Ada gejala masyarakat yang berlaku egois dalam memperlakukan alam. Hal itu tecermin salah satunya pada perilaku manusia yang membuang sampah dengan sembarangan. Keegoisan itu juga terlihat ketika manusia menghambur-hamburkan air hanya untuk kesenangan pada saat yang lain kehausan, kesulitan air, bahkan kekeringan lahan karena dilanda kemarau. Demikian halnya, ketika polusi udara sudah dalam tahap mengkhawatirkan, masyarakat lebih suka naik kendaraan berbahan bakar fosil meskipun sebenarnya mereka masih bisa dan kuat berjalan kaki dalam jarak tertentu. Bahkan kendaraan yang dipakai banyak yang berkapasitas mesin sangat besar, melebihi fungsi sebenarnya.
            Masyarakat cenderung membuang sampah tidak di halaman sendiri, tapi sebisa mungkin di halaman-tempat (orang) lain. Sesuatu yang bakal membuat hidupnya tidak nyaman pasti akan dijauhi dan berusaha tidak ditempatkan di lingkungannya, tetapi di luar lingkungannya. Sampah, bagi sebagian masyarakat, adalah sesuatu yang harus dijauhi. Sebaliknya, sesuatu yang memberi kenyamanan-kenikmatan bagi dirinya sebisa mungkin digiring dan dikonsumsi di lingkungannya. Ini adalah dimensi ruang.

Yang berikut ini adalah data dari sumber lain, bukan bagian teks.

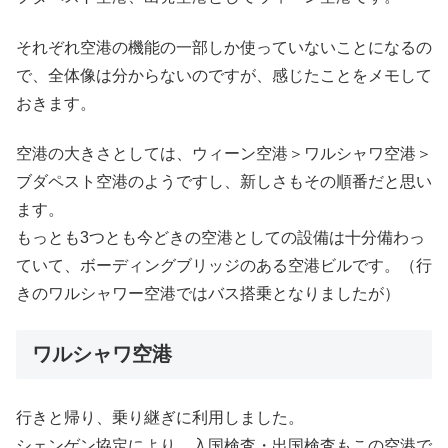
それぞれ空港の機能の一部しか使っていないことになるの
で、全体像は分からないのですが、感じたことをメモして
おきます。
空港の大きさとしては、ウィーン空港＞ワルシャワ空港＞
ブダペスト空港のようですし、新しさもその順番だと思い
ます。
もっとも3つとも今どきの空港としての設備は十分備わっ
ていて、ボーディングブリッジのある空港ビルです。（行
きのワルシャワー空港ではバス搭乗となりましたが）
ワルシャワ空港
行きと帰り、乗り継ぎに利用しました。
シェンゲン協定により、入国検査・出国検査もこの空港で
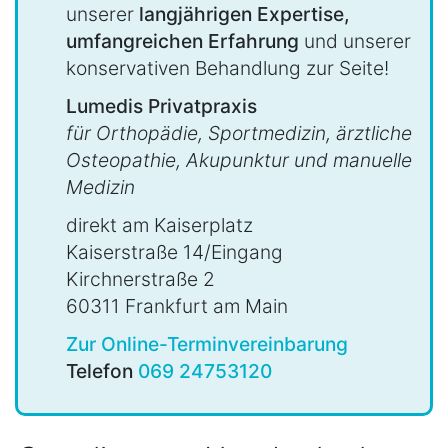
unserer
langjährigen Expertise,
umfangreichen Erfahrung
und unserer
konservativen Behandlung zur Seite!
Lumedis Privatpraxis
für Orthopädie, Sportmedizin, ärztliche
Osteopathie, Akupunktur und manuelle
Medizin
direkt am Kaiserplatz
Kaiserstraße 14/Eingang
Kirchnerstraße 2
60311 Frankfurt am Main
Zur Online-Terminvereinbarung
Telefon
069 24753120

            Dalam dimensi waktu, manusia sebisa mungkin menikmati potensi alam sebanyak mungkin pada saat sekarang, bahkan kalau perlu dihabiskan. Tak peduli dengan generasi yang akan datang. Atas nama kepentingan ekonomi saat ini, bukit-pegunungan dihancurkan karena di dalamnya ada kandungan emas berharga. Hutan dirusak dan dijadikan lahan perkebunan yang hanya untuk menggenjot rupiah tapi abai pada kelestarian alam. Manusia berlomba membuat kolam renang dan wisata air hanya untuk bermain air, tanpa berusaha melestarikan air dengan cara menjaga hutan yang menjadi resapan air ketika yang lain membutuhkan air untuk minum dan pertanian di masa mendatang. Manusia peduli hanya untuk masa sekarang. Manusia tak peduli untuk kelangsungan generasi yang akan datang.
            Akibat yang mungkin terjadi, ada pihak-pihak yang mendapat risiko buruk atas perilaku manusia tersebut secara langsung, dalam waktu yang relatif bersamaan. Namun, di samping itu, ada juga pihak-pihak yang dirugikan dalam waktu-waktu mendatang. Bisa saja sesuatu yang kita nikmati hari ini, tidak akan bisa dinikmati oleh generasi penerus, anak-cucu kita kelak. Yang kita lakukan saat ini, berdampak buruk pada keadaan alam masa depan dan mengancam kehidupan generasi penerus.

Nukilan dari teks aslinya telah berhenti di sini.